Aleksandra Vollant Cormier: Le milieu musical autochtone perd une étoile montante

Aleksandra Vollant Cormier: Le milieu musical autochtone perd une étoile montante

Même si elle s’est éteinte trop tôt, le passage d’Aleksandra Vollant Cormier restera gravé très longtemps dans la mémoire et dans le cœur de plusieurs personnes qui l’ont côtoyé autant à titre d’artiste que personnel.

Crédit photo : Facebook

Uashat mak Mani-Utenam – Décédée subitement à l’âge de 30 ans le 21 février, Aleksandra Vollant Cormier a visiblement réussi à laisser sa trace à la suite de son trop court passage sur terre, si l’on se fie aux commentaires de ses proches.  

La mère d’Aleksandra Vollant Cormier, Adéline Vollant, appréciait la joie de vivre de sa fille. «Elle adorait vraiment la vie. Elle aimait ses deux enfants. Ils étaient sa priorité, indique-t-elle. Nous étions très proches l’une de l’autre. Elle était très moqueuse. Elle aimait rire. Quand elle entrait dans une pièce, on la remarquait. Quand on se promenait aux Galeries Montagnaises, les gens étaient nombreux à aller vers elle pour lui parler.»

En tant qu’auteur-compositeur-interprète, elle nourrissait le rêve d’en arriver à lancer un premier album. Un projet qu’elle souhaitait concrétiser tout en tenant compte de ses racines autochtones. «La langue était pour elle très importante. Elle voulait travailler à sa survie. Elle voulait qu’on parle davantage de notre culture. C’était une valeur primordiale. Elle chantait ses états d’âme. Beaucoup d’émotion s’en dégageait», affirme sa mère, visiblement ébranlée.

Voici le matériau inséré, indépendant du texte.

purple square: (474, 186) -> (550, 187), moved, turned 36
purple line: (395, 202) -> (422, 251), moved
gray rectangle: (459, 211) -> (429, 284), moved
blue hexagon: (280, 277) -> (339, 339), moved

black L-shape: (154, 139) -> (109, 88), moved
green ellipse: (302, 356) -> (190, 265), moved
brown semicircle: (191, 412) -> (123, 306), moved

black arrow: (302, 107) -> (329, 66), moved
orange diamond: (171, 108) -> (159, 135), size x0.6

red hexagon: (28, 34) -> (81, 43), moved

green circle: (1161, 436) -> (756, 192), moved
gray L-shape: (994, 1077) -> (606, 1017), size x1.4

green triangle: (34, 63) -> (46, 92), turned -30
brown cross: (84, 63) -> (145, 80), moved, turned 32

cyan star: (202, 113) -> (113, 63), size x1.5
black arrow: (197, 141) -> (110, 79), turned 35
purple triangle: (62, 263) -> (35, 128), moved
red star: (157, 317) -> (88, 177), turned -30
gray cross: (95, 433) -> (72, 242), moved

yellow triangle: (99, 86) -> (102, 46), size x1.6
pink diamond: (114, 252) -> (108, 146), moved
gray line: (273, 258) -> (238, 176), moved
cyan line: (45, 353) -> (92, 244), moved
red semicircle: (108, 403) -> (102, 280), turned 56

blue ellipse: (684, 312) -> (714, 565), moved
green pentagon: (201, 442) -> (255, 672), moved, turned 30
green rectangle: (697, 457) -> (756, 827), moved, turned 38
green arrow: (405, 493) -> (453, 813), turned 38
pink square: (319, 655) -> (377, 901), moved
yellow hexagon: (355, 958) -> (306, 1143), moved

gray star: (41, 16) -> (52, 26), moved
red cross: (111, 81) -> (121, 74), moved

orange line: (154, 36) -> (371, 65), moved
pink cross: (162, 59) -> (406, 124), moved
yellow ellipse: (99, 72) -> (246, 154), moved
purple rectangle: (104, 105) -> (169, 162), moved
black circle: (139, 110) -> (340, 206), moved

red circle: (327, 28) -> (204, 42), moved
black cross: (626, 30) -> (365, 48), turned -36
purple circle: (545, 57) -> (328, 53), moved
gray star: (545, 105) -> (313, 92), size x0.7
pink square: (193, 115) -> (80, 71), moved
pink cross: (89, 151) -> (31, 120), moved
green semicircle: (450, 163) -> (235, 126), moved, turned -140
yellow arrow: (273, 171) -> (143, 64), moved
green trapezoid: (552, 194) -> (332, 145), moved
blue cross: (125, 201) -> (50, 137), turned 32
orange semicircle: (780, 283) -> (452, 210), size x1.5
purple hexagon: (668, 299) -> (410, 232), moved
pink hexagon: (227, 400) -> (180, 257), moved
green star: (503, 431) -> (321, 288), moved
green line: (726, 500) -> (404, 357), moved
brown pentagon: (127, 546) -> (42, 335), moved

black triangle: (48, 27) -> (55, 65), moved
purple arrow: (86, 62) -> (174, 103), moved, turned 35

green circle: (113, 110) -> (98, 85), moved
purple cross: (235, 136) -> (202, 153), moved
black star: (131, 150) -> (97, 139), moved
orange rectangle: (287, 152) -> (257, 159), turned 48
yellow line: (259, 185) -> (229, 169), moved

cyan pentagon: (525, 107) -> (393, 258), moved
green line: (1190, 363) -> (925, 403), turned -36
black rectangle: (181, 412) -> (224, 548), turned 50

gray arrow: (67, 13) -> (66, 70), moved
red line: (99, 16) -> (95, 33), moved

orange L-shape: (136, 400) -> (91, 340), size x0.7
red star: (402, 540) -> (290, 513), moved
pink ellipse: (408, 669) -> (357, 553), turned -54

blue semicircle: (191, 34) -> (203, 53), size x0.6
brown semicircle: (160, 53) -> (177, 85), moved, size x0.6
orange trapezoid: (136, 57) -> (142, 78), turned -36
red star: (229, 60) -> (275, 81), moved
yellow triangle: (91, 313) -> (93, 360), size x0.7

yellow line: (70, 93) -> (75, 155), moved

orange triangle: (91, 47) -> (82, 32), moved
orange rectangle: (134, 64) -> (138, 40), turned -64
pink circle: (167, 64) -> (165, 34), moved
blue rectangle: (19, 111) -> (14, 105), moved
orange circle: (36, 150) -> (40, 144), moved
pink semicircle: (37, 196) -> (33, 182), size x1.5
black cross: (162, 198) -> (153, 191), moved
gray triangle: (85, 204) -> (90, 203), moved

Sans être pour autant de nature réservée, le chant représentait pour la jeune femme une manière efficace de s’extérioriser. «Elle souhaitait vraiment faire carrière dans le milieu musical. Elle avait mis cela en veilleuse pour prendre soin de ses enfants, renchérit Mme Vollant. Elle arrivait à improviser facilement des paroles de chansons. C’était aussi impressionnant. C’était pour elle une manière de s’exprimer. Elle avait véritablement des amis partout.»

Une artiste déterminée

Parmi les fondateurs du Festival Innu Nikamu, Réginald Vollant est l’oncle d’Aleksandra Vollant Cormier. Il souligne l’avoir côtoyé beaucoup plus en tant qu’artiste. «Elle avait une volonté remarquable. Ça ne date pas d’hier. Elle s’est mise à chanter très jeune, confie-t-il. Elle en a fait beaucoup pour arriver à percer dans ce milieu. Elle saisissait chacune des opportunités qui lui étaient offertes.»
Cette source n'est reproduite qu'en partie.